Monday, August 16, 2010


"Eat Pray Love" is the latest incarnation of the archetypal female journey. It's the trip every woman wants to take. Unlike Ulysses whose journey requires him to fight all manner of monsters and physical obstacles in order to literally get "home," author Liz Gilbert's journey- a woman fleeing an unhappy marriage on a year-long sojourn to Italy, India, and Bali-- requires her to turn inward; the demons she fights are spiritual, emotional, psychological,and the home she seeks is herself.

Whew. Are we clear? Women get this, seek this, crave this experience. And in the person of Julia Roberts the experience is a voluptuous escape. She is transparently alive in every moment. She suffers and seeks and rejoices in infinite ways. We feel her need to break free. That big grin of hers has become much more subtle over time, and we're in on the whole experience. She's glorious to watch, really.

Richard Jenkins as Liz's meditation mentor has an exquisite scene of barely contained emotional pain; it's almost unendurable to watch. Javier Bardem as Liz's new man is tender and earthy; Billy Crudup is pitch perfect as the husband who is just "off putting" enough. And the supremely appealing James Franco has never been more unappealing--a testament to his acting prowess.

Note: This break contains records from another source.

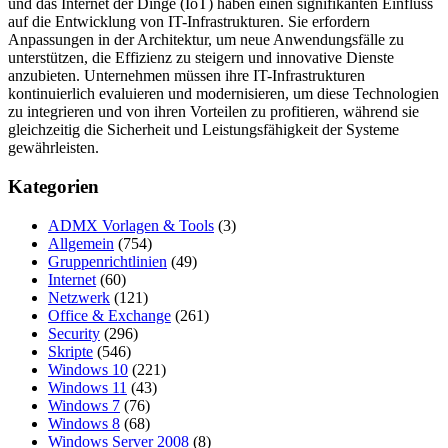
und das Internet der Dinge (IoT) haben einen signifikanten Einfluss
auf die Entwicklung von IT-Infrastrukturen. Sie erfordern
Anpassungen in der Architektur, um neue Anwendungsfälle zu
unterstützen, die Effizienz zu steigern und innovative Dienste
anzubieten. Unternehmen müssen ihre IT-Infrastrukturen
kontinuierlich evaluieren und modernisieren, um diese Technologien
zu integrieren und von ihren Vorteilen zu profitieren, während sie
gleichzeitig die Sicherheit und Leistungsfähigkeit der Systeme
gewährleisten.
Kategorien
ADMX Vorlagen & Tools
(3)
Allgemein
(754)
Gruppenrichtlinien
(49)
Internet
(60)
Netzwerk
(121)
Office & Exchange
(261)
Security
(296)
Skripte
(546)
Windows 10
(221)
Windows 11
(43)
Windows 7
(76)
Windows 8
(68)
Windows Server 2008
(8)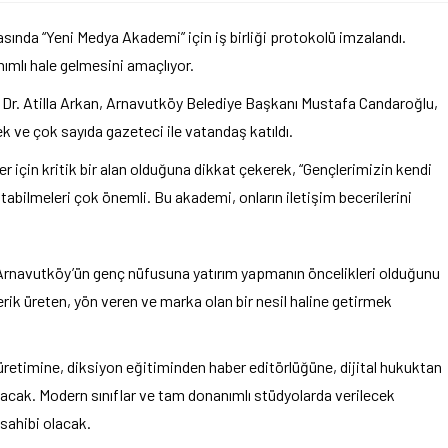
asında “Yeni Medya Akademi” için iş birliği protokolü imzalandı.
ımlı hale gelmesini amaçlıyor.
 Dr. Atilla Arkan, Arnavutköy Belediye Başkanı Mustafa Candaroğlu,
 ve çok sayıda gazeteci ile vatandaş katıldı.
er için kritik bir alan olduğuna dikkat çekerek, “Gençlerimizin kendi
tabilmeleri çok önemli. Bu akademi, onların iletişim becerilerini
rnavutköy’ün genç nüfusuna yatırım yapmanın öncelikleri olduğunu
erik üreten, yön veren ve marka olan bir nesil haline getirmek
üretimine, diksiyon eğitiminden haber editörlüğüne, dijital hukuktan
lacak. Modern sınıflar ve tam donanımlı stüdyolarda verilecek
 sahibi olacak.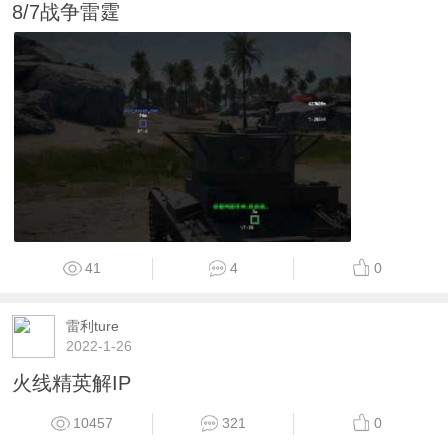
8/7战争雷霆
41
4
0
雷利ture
2022-1-26
火线精英解IP
10457
321
0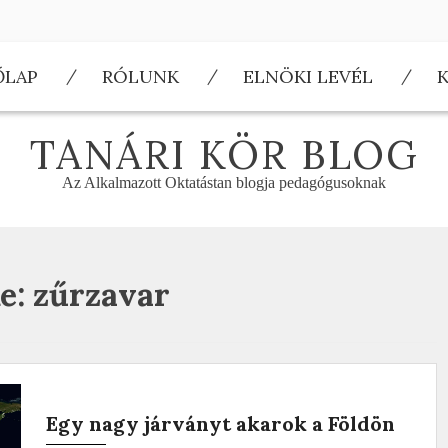
ŐLAP
RÓLUNK
ELNÖKI LEVÉL
TANÁRI KÖR BLOG
Az Alkalmazott Oktatástan blogja pedagógusoknak
e:
zűrzavar
Egy nagy járványt akarok a Földön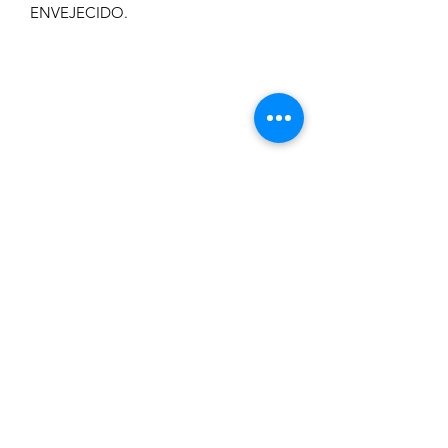
ENVEJECIDO.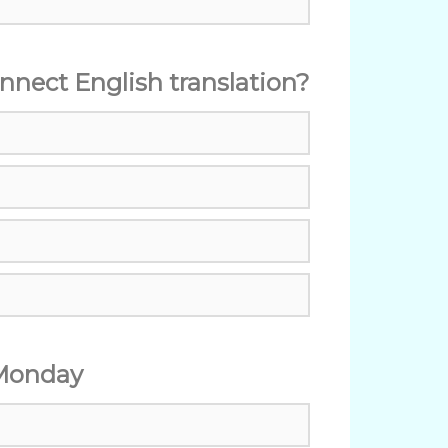
 connect English translation?
Monday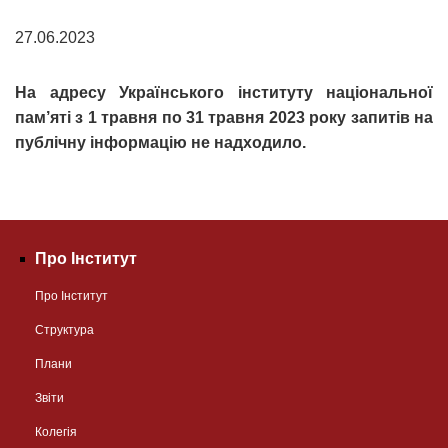
27.06.2023
На адресу Українського інституту національної
пам’яті з 1 травня по 31 травня 2023 року запитів на
публічну інформацію не надходило.
Про Інститут
Про Інститут
Структура
Плани
Звіти
Колегія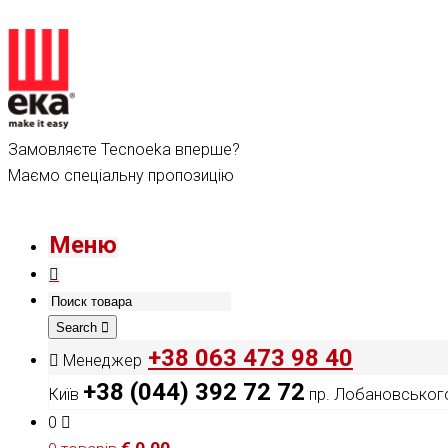
Замовляєте Tecnoeka вперше?
Маємо спеціальну пропозицію
Меню
Search
+38 063 473 98 40
Менеджер
+38 (044) 392 72 72
Київ
пр. Лобановського
0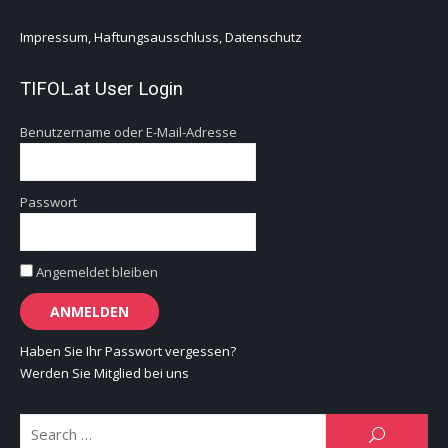
Impressum, Haftungsausschluss, Datenschutz
TIFOL.at User Login
Benutzername oder E-Mail-Adresse
Passwort
Angemeldet bleiben
Haben Sie Ihr Passwort vergessen?
Werden Sie Mitglied bei uns
Se
SEARCH
for: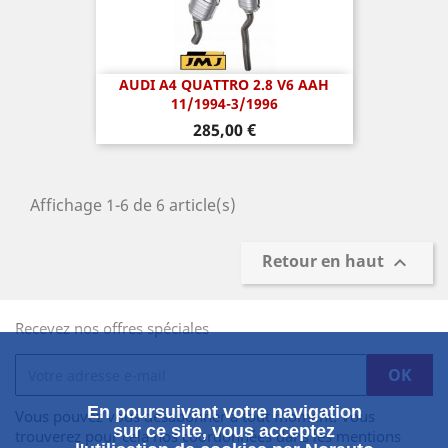
AUDI A4 QUATTRO 2.8 V6 AAH
11/1994-3/1996
Prix
285,00 €
Affichage 1-6 de 6 article(s)
Retour en haut

Recevez nos offres spéciales
En poursuivant votre navigation
Vous pouvez vous désabonner à tout moment. Vous
sur ce site, vous acceptez
trouverez pour cela nos coordonnées dans les mentions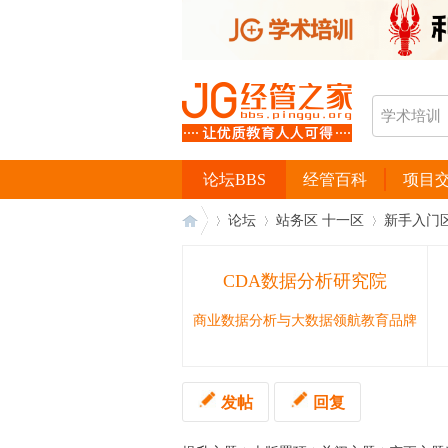
论坛BBS
经管百科
项目
论坛
站务区 十一区
新手入门
CDA数据分析研究院
经
›
›
›
商业数据分析与大数据领航教育品牌
发帖
回复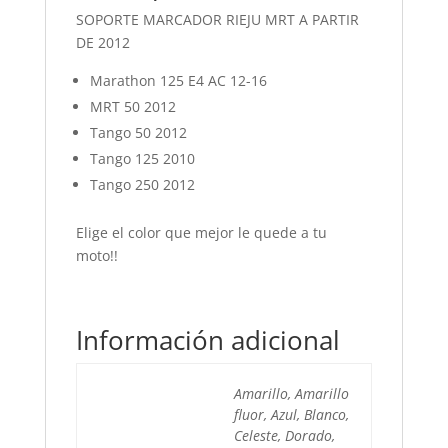
SOPORTE MARCADOR RIEJU MRT A PARTIR
DE 2012
Marathon 125 E4 AC 12-16
MRT 50 2012
Tango 50 2012
Tango 125 2010
Tango 250 2012
Elige el color que mejor le quede a tu
moto!!
Información adicional
Amarillo, Amarillo
fluor, Azul, Blanco,
Celeste, Dorado,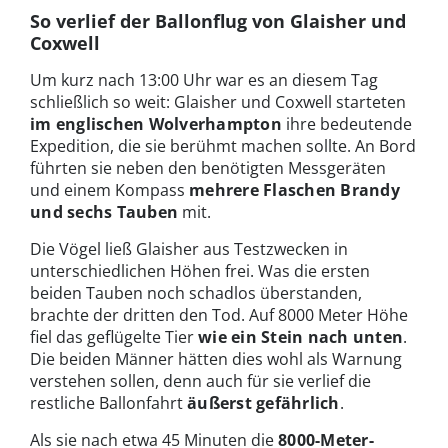
So verlief der Ballonflug von Glaisher und
Coxwell
Um kurz nach 13:00 Uhr war es an diesem Tag
schließlich so weit: Glaisher und Coxwell starteten
im englischen Wolverhampton
ihre bedeutende
Expedition, die sie berühmt machen sollte. An Bord
führten sie neben den benötigten Messgeräten
und einem Kompass
mehrere Flaschen Brandy
und sechs Tauben
mit.
Die Vögel ließ Glaisher aus Testzwecken in
unterschiedlichen Höhen frei. Was die ersten
beiden Tauben noch schadlos überstanden,
brachte der dritten den Tod. Auf 8000 Meter Höhe
fiel das geflügelte Tier
wie ein Stein nach unten
.
Die beiden Männer hätten dies wohl als Warnung
verstehen sollen, denn auch für sie verlief die
restliche Ballonfahrt
äußerst gefährlich
.
Als sie nach etwa 45 Minuten die
8000-Meter-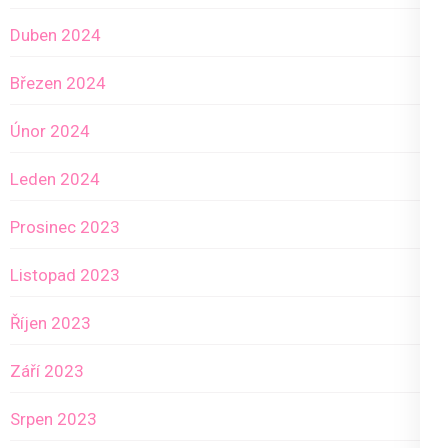
Duben 2024
Březen 2024
Únor 2024
Leden 2024
Prosinec 2023
Listopad 2023
Říjen 2023
Září 2023
Srpen 2023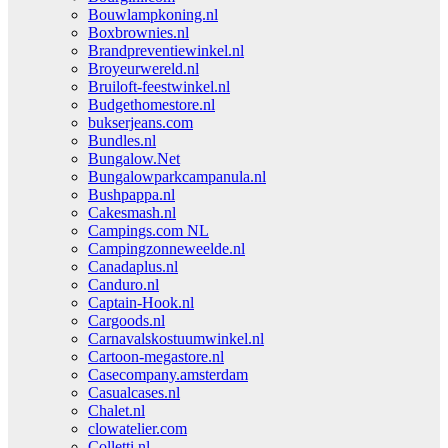
Bouwlampkoning.nl
Boxbrownies.nl
Brandpreventiewinkel.nl
Broyeurwereld.nl
Bruiloft-feestwinkel.nl
Budgethomestore.nl
bukserjeans.com
Bundles.nl
Bungalow.Net
Bungalowparkcampanula.nl
Bushpappa.nl
Cakesmash.nl
Campings.com NL
Campingzonneweelde.nl
Canadaplus.nl
Canduro.nl
Captain-Hook.nl
Cargoods.nl
Carnavalskostuumwinkel.nl
Cartoon-megastore.nl
Casecompany.amsterdam
Casualcases.nl
Chalet.nl
clowatelier.com
Colletti.nl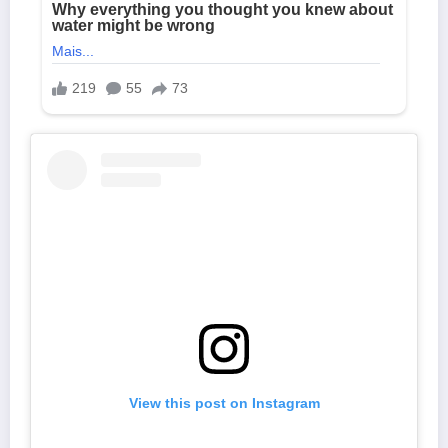
View this post on Instagram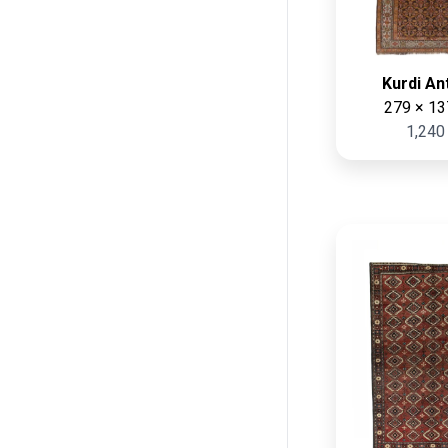
Kurdi An
279 × 13
1,240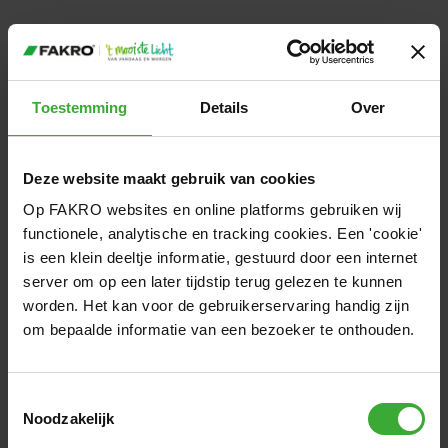
Toestemming
Details
Over
Deze website maakt gebruik van cookies
Op FAKRO websites en online platforms gebruiken wij
functionele, analytische en tracking cookies. Een 'cookie'
is een klein deeltje informatie, gestuurd door een internet
server om op een later tijdstip terug gelezen te kunnen
worden. Het kan voor de gebruikerservaring handig zijn
om bepaalde informatie van een bezoeker te onthouden.
Lichtkoepel vlak
Toestemmingsselectie
Noodzakelijk
glas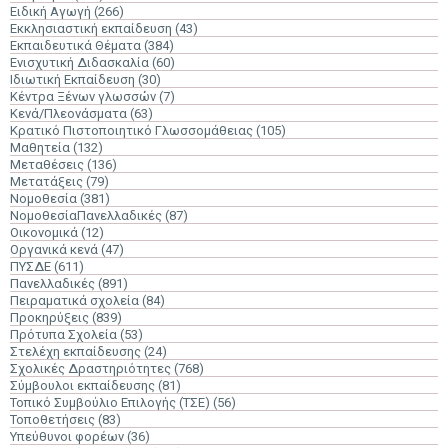
Ειδική Αγωγή
(266)
Εκκλησιαστική εκπαίδευση
(43)
Εκπαιδευτικά Θέματα
(384)
Ενισχυτική Διδασκαλία
(60)
Ιδιωτική Εκπαίδευση
(30)
Κέντρα Ξένων γλωσσών
(7)
Κενά/Πλεονάσματα
(63)
Κρατικό Πιστοποιητικό Γλωσσομάθειας
(105)
Μαθητεία
(132)
Μεταθέσεις
(136)
Μετατάξεις
(79)
Νομοθεσία
(381)
ΝομοθεσίαΠανελλαδικές
(87)
Οικονομικά
(12)
Οργανικά κενά
(47)
ΠΥΣΔΕ
(611)
Πανελλαδικές
(891)
Πειραματικά σχολεία
(84)
Προκηρύξεις
(839)
Πρότυπα Σχολεία
(53)
Στελέχη εκπαίδευσης
(24)
Σχολικές Δραστηριότητες
(768)
Σύμβουλοι εκπαίδευσης
(81)
Τοπικό Συμβούλιο Επιλογής (ΤΣΕ)
(56)
Τοποθετήσεις
(83)
Υπεύθυνοι φορέων
(36)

The film delivers a rich sense of place-- and we are immersed in the unique light of these places-- and their pleasures. I tasted every luscious strand of spaghetti, felt the burnished heat of India, and breathed in Bali's lambent glow.

The movie has some difficulty maintaining forward momentum and flattens out some of the more unbelievable real life extrasensory and transcendent experiences; the ending drifts off. The book's last third has similar difficulty. But given the lay of the land Gilbert and the filmmakers have mapped out, I remained inspired; what a trip.